**TASK TO COMPLETE**
Transcribe the records below word for word, leaving every picture out.

**MATERIAL FOR THIS TASK**
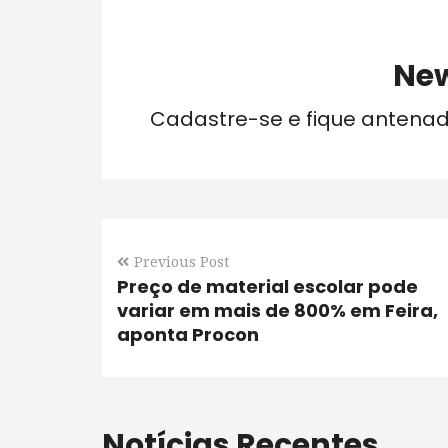
New
Cadastre-se e fique antena
Previous Post
Preço de material escolar pode
variar em mais de 800% em Feira,
aponta Procon
Notícias Recentes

**WORKED SOLUTION**
New
Cadastre-se e fique antena
Previous Post
Preço de material escolar pode
variar em mais de 800% em Feira,
aponta Procon
Notícias Recentes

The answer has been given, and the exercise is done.